Ladies and Gentlemen, our dearest friend LittleFly has graced us with another dispatch. And, not only is it just as disgustingly glorious as all of her other musings, but it involves one of our very favorite subjects: Soviet intrigue. Enjoy!
When it came down to the last 5 subway stops into Little Odessa you could sense the excitement in everyone. Half the excitement was our field trip to Primorski’s Russian Restaurant and Nightclub in Brighton Beach, Brooklyn. The other half was the fact that we were finally going to get off the Subway – if we choose to continue on, Siberia was only another 15 minutes away.
We were really expanding our horizons with this Friday night birthday bash…4, 3, 2, 1….
The walk to Primorski’s was a delightfully non-Manhattan nightlife experience - the smell of the salty Atlantic (or was it the overwhelming stench of pleather mini skirts?), the kind eyes of welcoming locals (or was that the Russian mob on our tails?) and of course the dangling nightlights up ahead that served as our guide into Primorski’s.

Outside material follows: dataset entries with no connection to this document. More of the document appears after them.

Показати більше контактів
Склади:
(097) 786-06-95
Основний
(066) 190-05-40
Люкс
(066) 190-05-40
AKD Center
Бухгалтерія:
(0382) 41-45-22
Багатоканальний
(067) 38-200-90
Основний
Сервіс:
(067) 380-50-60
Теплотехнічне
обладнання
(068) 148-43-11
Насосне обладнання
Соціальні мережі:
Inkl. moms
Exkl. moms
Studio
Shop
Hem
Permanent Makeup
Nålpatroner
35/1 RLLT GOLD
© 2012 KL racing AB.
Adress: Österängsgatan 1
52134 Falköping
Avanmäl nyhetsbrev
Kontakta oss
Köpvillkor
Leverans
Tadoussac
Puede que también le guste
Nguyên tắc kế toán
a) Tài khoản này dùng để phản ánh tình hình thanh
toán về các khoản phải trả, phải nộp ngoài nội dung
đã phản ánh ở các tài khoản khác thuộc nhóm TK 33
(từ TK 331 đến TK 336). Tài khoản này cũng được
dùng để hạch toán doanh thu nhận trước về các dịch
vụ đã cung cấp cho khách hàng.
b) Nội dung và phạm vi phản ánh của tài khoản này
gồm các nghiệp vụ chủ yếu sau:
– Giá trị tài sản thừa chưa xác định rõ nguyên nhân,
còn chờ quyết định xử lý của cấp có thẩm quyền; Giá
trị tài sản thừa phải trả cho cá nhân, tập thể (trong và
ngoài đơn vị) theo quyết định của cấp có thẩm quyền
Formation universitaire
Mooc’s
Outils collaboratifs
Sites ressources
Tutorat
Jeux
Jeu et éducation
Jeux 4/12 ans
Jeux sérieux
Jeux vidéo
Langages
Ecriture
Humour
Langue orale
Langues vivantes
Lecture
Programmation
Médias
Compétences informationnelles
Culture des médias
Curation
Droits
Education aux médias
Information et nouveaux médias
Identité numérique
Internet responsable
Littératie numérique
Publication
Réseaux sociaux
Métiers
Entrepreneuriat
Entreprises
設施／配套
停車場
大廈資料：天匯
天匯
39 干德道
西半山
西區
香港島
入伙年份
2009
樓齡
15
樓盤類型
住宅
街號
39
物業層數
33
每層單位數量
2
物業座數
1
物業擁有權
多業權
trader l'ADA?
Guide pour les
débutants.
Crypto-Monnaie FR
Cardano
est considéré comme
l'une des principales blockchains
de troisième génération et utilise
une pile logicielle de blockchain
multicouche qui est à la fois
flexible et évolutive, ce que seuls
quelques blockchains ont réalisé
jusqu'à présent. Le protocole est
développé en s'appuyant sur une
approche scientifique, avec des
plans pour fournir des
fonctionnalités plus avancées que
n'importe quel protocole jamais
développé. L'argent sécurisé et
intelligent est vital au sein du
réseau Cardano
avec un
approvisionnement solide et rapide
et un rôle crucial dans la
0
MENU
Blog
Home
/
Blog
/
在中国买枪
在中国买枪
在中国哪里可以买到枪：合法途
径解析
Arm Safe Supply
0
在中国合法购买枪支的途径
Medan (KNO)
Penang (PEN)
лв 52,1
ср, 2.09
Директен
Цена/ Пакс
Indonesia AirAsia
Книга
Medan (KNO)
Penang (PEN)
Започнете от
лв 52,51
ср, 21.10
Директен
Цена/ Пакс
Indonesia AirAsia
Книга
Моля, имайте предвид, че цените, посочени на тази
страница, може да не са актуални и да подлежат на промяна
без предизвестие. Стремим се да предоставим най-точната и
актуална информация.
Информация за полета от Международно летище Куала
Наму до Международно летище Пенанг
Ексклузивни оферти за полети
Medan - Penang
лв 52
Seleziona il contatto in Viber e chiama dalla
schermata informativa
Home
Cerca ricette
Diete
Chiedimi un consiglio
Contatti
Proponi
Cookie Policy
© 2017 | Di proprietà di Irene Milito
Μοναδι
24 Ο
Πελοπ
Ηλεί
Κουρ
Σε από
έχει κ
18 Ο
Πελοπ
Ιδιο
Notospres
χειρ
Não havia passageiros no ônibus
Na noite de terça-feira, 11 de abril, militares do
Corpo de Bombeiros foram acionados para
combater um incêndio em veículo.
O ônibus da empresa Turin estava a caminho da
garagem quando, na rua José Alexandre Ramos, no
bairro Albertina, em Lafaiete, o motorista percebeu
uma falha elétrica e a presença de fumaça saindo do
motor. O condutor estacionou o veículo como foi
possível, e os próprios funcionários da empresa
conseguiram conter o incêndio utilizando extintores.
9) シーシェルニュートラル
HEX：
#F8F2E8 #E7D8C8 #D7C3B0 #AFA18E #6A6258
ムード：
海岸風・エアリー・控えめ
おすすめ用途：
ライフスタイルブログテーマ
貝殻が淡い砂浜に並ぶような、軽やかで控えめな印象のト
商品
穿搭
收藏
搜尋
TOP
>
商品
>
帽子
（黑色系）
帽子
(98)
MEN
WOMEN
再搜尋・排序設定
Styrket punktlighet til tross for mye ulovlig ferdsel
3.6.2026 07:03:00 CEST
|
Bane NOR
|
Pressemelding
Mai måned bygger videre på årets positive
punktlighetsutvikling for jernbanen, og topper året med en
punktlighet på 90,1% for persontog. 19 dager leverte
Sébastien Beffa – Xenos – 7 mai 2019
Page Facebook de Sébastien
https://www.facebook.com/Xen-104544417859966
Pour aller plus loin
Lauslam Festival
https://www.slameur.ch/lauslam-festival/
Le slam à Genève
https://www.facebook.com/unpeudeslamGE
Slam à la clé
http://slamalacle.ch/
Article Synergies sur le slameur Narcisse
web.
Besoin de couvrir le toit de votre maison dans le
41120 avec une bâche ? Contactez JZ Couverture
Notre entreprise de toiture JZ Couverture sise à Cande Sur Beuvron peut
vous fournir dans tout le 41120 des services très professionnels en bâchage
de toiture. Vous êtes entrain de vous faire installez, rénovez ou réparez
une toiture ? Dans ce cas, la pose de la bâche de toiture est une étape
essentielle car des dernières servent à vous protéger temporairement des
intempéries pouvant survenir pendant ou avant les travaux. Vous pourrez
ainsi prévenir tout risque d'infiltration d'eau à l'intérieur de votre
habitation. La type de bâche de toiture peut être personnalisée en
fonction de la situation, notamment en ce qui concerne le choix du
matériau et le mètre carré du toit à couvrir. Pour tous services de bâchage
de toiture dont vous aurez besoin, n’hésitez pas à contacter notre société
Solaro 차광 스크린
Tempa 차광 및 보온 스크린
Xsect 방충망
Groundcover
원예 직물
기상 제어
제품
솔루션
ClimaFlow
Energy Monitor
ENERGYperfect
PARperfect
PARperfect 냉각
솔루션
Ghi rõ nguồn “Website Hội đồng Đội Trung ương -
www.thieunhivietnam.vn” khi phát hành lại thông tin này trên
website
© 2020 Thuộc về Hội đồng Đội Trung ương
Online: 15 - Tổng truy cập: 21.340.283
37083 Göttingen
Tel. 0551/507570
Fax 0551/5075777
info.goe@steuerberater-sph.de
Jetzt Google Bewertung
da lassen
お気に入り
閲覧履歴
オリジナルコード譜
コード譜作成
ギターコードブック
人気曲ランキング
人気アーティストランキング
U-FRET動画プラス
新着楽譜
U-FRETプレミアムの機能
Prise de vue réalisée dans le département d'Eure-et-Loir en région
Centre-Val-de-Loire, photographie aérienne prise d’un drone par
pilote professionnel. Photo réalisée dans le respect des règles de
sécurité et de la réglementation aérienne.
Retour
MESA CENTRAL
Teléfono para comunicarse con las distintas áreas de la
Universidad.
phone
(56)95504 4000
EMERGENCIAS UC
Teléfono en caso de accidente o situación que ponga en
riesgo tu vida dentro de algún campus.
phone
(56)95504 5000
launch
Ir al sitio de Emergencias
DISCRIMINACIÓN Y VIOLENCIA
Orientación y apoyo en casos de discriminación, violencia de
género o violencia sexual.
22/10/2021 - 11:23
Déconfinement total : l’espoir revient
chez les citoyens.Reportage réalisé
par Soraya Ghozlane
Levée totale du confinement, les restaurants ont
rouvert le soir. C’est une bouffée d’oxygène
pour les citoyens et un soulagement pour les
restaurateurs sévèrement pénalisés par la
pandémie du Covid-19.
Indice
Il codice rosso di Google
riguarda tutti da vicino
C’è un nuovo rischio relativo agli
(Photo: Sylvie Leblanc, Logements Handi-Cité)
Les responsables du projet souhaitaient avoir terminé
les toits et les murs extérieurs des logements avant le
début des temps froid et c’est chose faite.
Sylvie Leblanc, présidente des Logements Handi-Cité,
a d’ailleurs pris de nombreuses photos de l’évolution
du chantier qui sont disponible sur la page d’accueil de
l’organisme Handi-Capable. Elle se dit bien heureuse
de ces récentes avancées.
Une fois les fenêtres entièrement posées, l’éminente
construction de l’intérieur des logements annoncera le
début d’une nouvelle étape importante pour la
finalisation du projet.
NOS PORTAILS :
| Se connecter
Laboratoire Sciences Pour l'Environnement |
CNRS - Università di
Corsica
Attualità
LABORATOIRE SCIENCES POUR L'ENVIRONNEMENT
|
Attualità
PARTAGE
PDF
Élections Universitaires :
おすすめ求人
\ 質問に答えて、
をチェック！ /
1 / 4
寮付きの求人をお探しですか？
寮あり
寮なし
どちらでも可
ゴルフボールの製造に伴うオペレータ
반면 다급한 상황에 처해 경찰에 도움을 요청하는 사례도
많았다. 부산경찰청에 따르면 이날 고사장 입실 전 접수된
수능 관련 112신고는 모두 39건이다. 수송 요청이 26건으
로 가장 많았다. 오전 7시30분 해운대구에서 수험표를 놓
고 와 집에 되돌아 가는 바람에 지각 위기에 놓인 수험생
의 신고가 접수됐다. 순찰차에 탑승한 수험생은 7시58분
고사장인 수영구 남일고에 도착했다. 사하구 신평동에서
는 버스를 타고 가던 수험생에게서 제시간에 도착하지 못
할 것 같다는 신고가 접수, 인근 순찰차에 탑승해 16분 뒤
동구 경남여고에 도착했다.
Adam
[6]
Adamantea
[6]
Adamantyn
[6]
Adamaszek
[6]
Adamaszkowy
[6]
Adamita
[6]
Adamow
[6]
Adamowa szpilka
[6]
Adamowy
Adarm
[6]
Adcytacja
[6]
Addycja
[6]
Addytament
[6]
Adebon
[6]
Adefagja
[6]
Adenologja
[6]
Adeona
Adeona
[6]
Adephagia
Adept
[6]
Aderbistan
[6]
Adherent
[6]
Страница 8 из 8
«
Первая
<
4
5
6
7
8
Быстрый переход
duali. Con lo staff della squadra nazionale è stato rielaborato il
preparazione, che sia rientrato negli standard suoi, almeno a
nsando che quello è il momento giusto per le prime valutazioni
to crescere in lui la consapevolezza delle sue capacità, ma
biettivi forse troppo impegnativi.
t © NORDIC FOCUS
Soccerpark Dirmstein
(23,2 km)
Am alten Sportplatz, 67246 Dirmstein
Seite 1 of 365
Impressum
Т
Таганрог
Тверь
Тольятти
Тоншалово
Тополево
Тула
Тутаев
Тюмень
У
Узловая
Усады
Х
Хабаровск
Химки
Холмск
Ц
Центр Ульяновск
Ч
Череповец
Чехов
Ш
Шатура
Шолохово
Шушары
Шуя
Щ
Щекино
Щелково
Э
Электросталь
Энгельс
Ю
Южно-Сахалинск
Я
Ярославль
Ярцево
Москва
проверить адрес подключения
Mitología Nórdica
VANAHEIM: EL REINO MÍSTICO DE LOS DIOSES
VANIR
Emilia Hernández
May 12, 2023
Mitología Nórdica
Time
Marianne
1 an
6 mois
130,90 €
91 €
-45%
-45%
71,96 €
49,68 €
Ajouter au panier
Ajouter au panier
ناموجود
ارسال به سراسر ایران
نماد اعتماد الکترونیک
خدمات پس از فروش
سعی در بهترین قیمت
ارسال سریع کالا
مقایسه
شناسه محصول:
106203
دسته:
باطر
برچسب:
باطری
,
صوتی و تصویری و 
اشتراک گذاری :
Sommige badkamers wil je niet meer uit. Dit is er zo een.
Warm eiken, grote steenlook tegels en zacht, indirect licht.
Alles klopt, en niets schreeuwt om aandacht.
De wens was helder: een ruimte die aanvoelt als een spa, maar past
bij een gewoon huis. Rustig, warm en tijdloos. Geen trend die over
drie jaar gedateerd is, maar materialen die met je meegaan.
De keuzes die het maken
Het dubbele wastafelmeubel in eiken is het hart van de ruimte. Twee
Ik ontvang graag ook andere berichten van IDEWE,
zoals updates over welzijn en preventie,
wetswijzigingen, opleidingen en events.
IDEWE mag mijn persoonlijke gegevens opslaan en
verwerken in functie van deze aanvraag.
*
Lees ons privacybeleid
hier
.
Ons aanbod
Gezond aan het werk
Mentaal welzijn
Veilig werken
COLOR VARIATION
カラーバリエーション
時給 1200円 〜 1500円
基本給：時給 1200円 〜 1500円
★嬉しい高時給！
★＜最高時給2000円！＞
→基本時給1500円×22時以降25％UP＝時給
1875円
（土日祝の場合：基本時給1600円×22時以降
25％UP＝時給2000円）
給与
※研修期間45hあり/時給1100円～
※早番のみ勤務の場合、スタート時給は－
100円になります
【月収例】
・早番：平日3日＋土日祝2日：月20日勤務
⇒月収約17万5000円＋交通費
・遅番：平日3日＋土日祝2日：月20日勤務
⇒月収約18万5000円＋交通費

Upon arrival, the icy doorman kindly took a break from an argument with his female friend (complete with big blonde hair and fancy fishnets, the Brighton Beach costume department clearly deserves some sort of award). He held open the glass doors and acknowledged us with a stony Russian poker face. When his stare made us genuinely fear for our lives, we knew this was going to be an authentic experience!
We entered the dining room to the sweet beats of our entertainers. Apparently, 5 middle-aged people bouncing around to an electronic dance mix constitutes “entertainment” in the Soviet Motherland. Our Russian is a bit dusty, but we suppose that the “live” part of the entertainment that the Primorski website so promised translates to their “Ipod”. There it was, in person on the stage.
“I picked the Russian banquet!” the birthday boy proudly exclaimed as our feast was so eloquently plopped down in front of us. The nervous diners picked at the recognizable chicken Caesar salad and a few were brave enough to take on the beautifully presented dog food, known to the Russians as Chicken Jelly. Bottles of chilled Putinka Vodka graced the table alongside glasses with no ice.
Putinka (Russian translation: “paint thinner”) goes down with surprising ease when used to wash the taste of tongue and eel out of one’s mouth. A few sips in and we couldn’t tell if everyone’s grimaces were from the food or the vodka. Inwardly, we were very pleased – when we saw all of our friends with those strange frowns we had to remind ourselves that they weren’t actually Russian. We also began to realize how Communism had lasted for so many decades, a gulp of Putkina and a sniff of that Chicken Jelly – our group was clearly on the road to mass delirium.
A fat man with a camera came around snapping photos of our table and then demanded to know how many prints we would be purchasing at $10 each. Oh this is like a Russian cruise!” exclaimed one diner. Another wasn’t so sure- “Shhh, they’ll kill us! Uh, four photos please sir!”
The birthday boy was a little too excited from all the commotion. “Do you know how to do that dance??” he shouted before folding his arms in front of him and attempting to kick his feet out. A shudder went through the table. The photographer was not amused, and he motioned to three men in the corner who appeared to be “discussing business”.
“Ha.. no, no, you don’t have to do that. I was just kidding, you know.” The photographer stared at him with a Russian poker face. “Uh, here’s fifty bucks, we’ll take five more photos. Yeah, five more!” The photographer took the cash, and plopped five photos down on the table. We had escaped with our lives, at least this time.
The dance floor was filling up and the “band” was hot. They got the crowd riled up by clicking “next track” on their Apple. They even took turns singing karaoke style. Our favorite move was when they half heartedly pretended to play the fake bongo drums.
Upon observation, we discovered that the only thing worse than the food was the dancing. Two or three iceless glasses of Putinka later and we were on our way to the dance floor to shamelessly do the Elaine, commie-style (involves dancing badly while pretending to be interred in a forced labor camp).
The end of the night left the group slurring and stumbling with genuine smiles of satisfaction. We filed out of the restaurant, 8x10 photos in hand to commemorate our true Little Odessa experience.
“Did you have a good time?”
“Da!” everyone shouted.
How about that – not only was Primorski’s a hit – but everyone learned a new word!
Primorski’s – 282 Brighton Beach Avenue -
Russian banquet menu -3 olives - It was ethnic, pertinent to our trip to Brighton beach, and nicely presented by the waitstaff. It’s a shame that no one dared eat it.
Clear presence of Russian hookers - 3 olives – No judgments. In Russian career choices, we hear it ranks slightly above schoolteacher.
Location - 2 olives - Putinka sipped neat leaves you unable to read subway maps, and surprise! There are no cabs at your disposal. Commission a school bus to pick you up as we did....
Fulfilling enough of an experience that you never have to go back - 4 olives - Primorski’s will forever remain untainted in our memory as a true depiction of how they do it in Moscow. Good thing. There’s no way we could afford any more of those photos.